Mel Douglas’s reductively meditative works embody an unnerving quiet beauty. Suggesting light, space and time, her restrained colour palette and minimalist line enables her to reveal the elemental nature of glass. Sustaining her practice for over 15 years, her rigorous investigation of line, form, proportion and negative space has seen her produce a rich and considered body of work, and she is recognised nationally and internationally as a leading contemporary glass artist.
Douglas works the surfaces of her blown glass with a hand-held engraver. Meticulously, she slowly builds layers of finely calibrated lines on the surface. Her line work traces, or acts counter to the form, exaggerating its proportions and increasing the tension within the work. Transforming the high-gloss black into a grey scale, her forms challenge our perceptions about its materiality. Though these lines could be produced using more mechanical processes, the layering of slight imperfections is important feature to Douglas, as they evidence the artist’s hand.

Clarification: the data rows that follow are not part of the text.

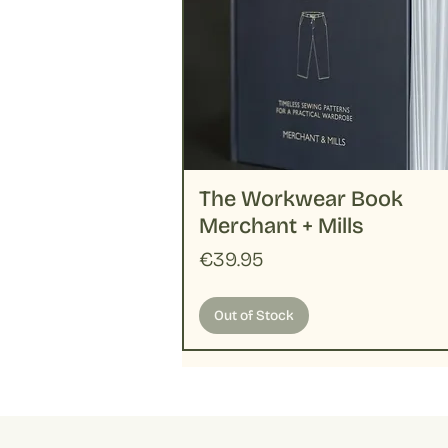
The Workwear Book
Merchant + Mills
Price
€39.95
Out of Stock
Handloom
Merchant + Mills
New
New
New
Pattern
Basic
New
New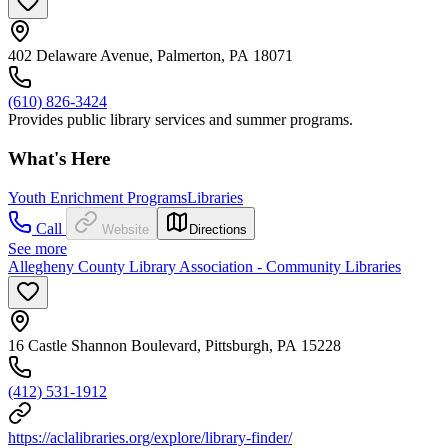
402 Delaware Avenue, Palmerton, PA 18071
(610) 826-3424
Provides public library services and summer programs.
What's Here
Youth Enrichment Programs
Libraries
Call
Website
Directions
See more
Allegheny County Library Association - Community Libraries
16 Castle Shannon Boulevard, Pittsburgh, PA 15228
(412) 531-1912
https://aclalibraries.org/explore/library-finder/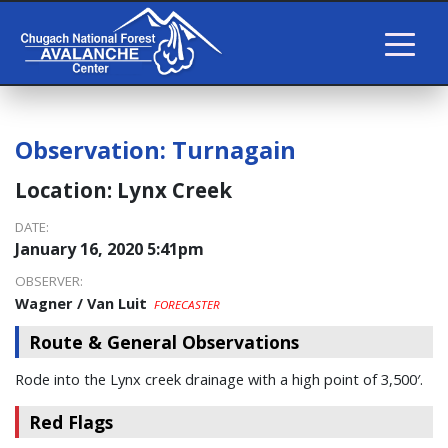
Observation:
Turnagain
Location:
Lynx Creek
DATE:
January 16, 2020 5:41pm
OBSERVER:
Wagner / Van Luit
FORECASTER
Route & General Observations
Rode into the Lynx creek drainage with a high point of 3,500′.
Red Flags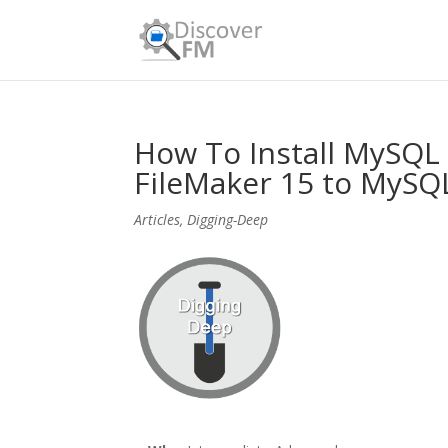
How To Install MySQL
FileMaker 15 to MySQ
Articles
,
Digging-Deep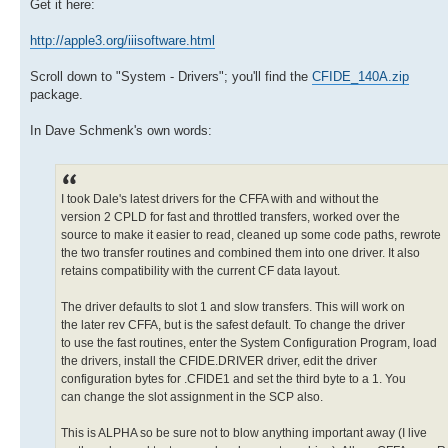
Get it here:
http://apple3.org/iiisoftware.html
Scroll down to "System - Drivers"; you'll find the
CFIDE_140A.zip
package.
In Dave Schmenk's own words:
I took Dale's latest drivers for the CFFA with and without the
version 2 CPLD for fast and throttled transfers, worked over the
source to make it easier to read, cleaned up some code paths, rewrote
the two transfer routines and combined them into one driver. It also
retains compatibility with the current CF data layout.
The driver defaults to slot 1 and slow transfers. This will work on
the later rev CFFA, but is the safest default. To change the driver
to use the fast routines, enter the System Configuration Program, load
the drivers, install the CFIDE.DRIVER driver, edit the driver
configuration bytes for .CFIDE1 and set the third byte to a 1. You
can change the slot assignment in the SCP also.
This is ALPHA so be sure not to blow anything important away (I live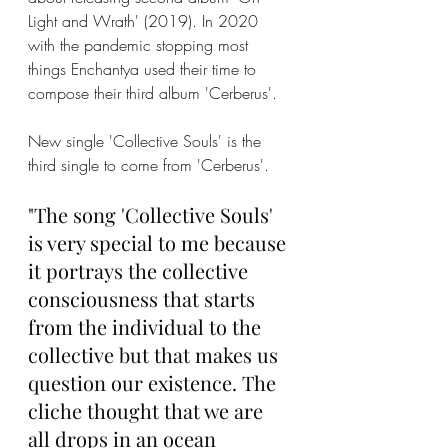
Light and Wrath' (2019). In 2020 
with the pandemic stopping most 
things Enchantya used their time to 
compose their third album 'Cerberus'. 
New single 'Collective Souls' is the 
third single to come from 'Cerberus'.
"The song 'Collective Souls' 
is very special to me because 
it portrays the collective 
consciousness that starts 
from the individual to the 
collective but that makes us 
question our existence. The 
cliche thought that we are 
all drops in an ocean 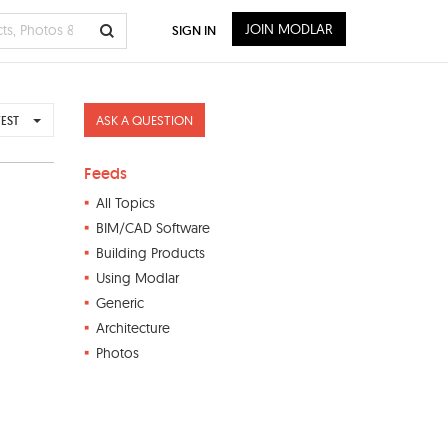
JOIN MODLAR
SIGN IN
ASK A QUESTION
EST
Feeds
All Topics
BIM/CAD Software
Building Products
Using Modlar
Generic
Architecture
Photos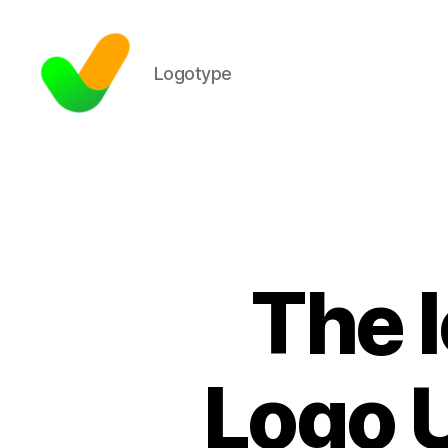
Logotype
The I
Logo U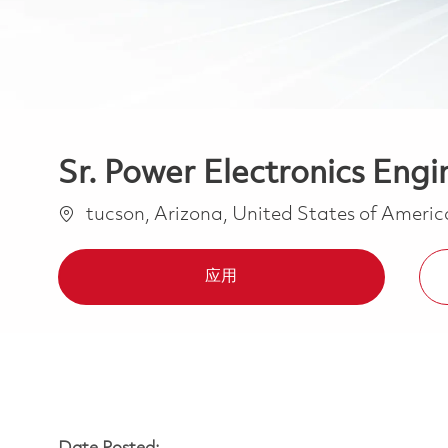
Sr. Power Electronics Engi
位置
tucson, Arizona, United States of Ameri
应用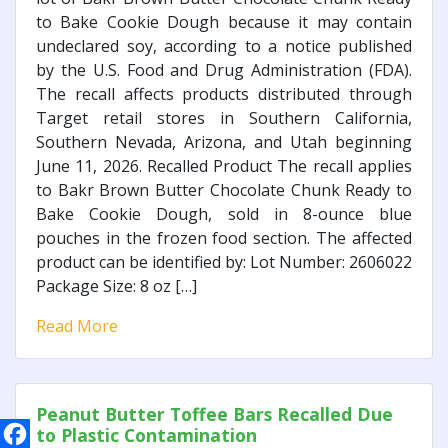
to Bake Cookie Dough because it may contain
undeclared soy, according to a notice published
by the U.S. Food and Drug Administration (FDA).
The recall affects products distributed through
Target retail stores in Southern California,
Southern Nevada, Arizona, and Utah beginning
June 11, 2026. Recalled Product The recall applies
to Bakr Brown Butter Chocolate Chunk Ready to
Bake Cookie Dough, sold in 8-ounce blue
pouches in the frozen food section. The affected
product can be identified by: Lot Number: 2606022
Package Size: 8 oz […]
Read More
Peanut Butter Toffee Bars Recalled Due
to Plastic Contamination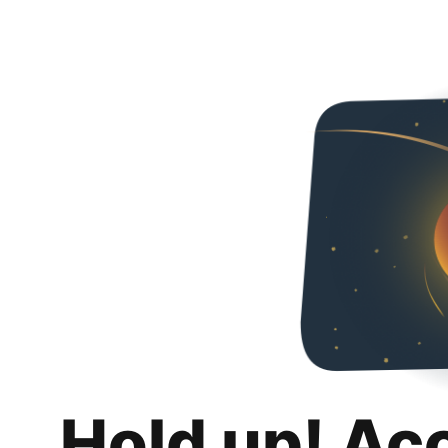
Hold up! Ac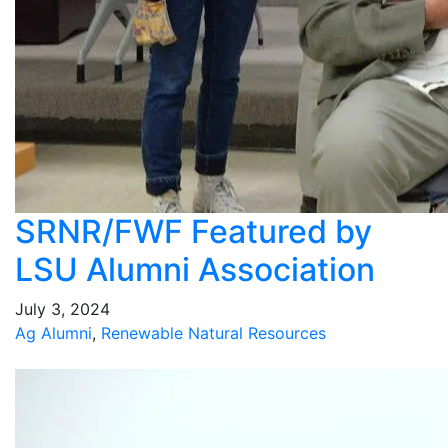
SRNR/FWF Featured by
LSU Alumni Association
July 3, 2024
Ag Alumni
,
Renewable Natural Resources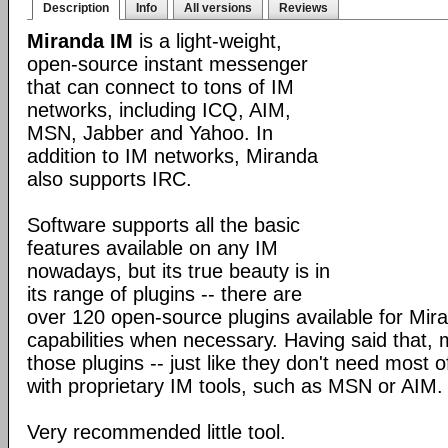
Description
Info
All versions
Reviews
Miranda IM
is a light-weight,
open-source instant messenger
that can connect to tons of IM
networks, including ICQ, AIM,
MSN, Jabber and Yahoo. In
addition to IM networks, Miranda
also supports IRC.
Software supports all the basic
features available on any IM
nowadays, but its true beauty is in
its range of plugins -- there are
over 120 open-source plugins available for Mira
capabilities when necessary. Having said that,
those plugins -- just like they don't need most 
with proprietary IM tools, such as MSN or AIM.
Very recommended little tool.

Douglas’s works are not only the product of hours of precise hand-engraving, they are also the final distillation of many months of preparatory drawings and maquette making. She obsessively produces journals full of drawings, ideas and inspirational images, which allow Douglas to explore form, scale, line and proportion. She often draws something over and over, to review the many possible configurations of angle and line coverage. The varying suggestions dramatically impact the sense of calm or stillness in a piece.
In 2002, Douglas won the prestigious Ranamok Glass Prize, in 2007 the LinoTagliapietra Prize of Young Glass at the Glasmuseet Ebeltoft in Denmark, and in 2014 she won the Art Gallery of Western Australia’s Tom Malone Prize.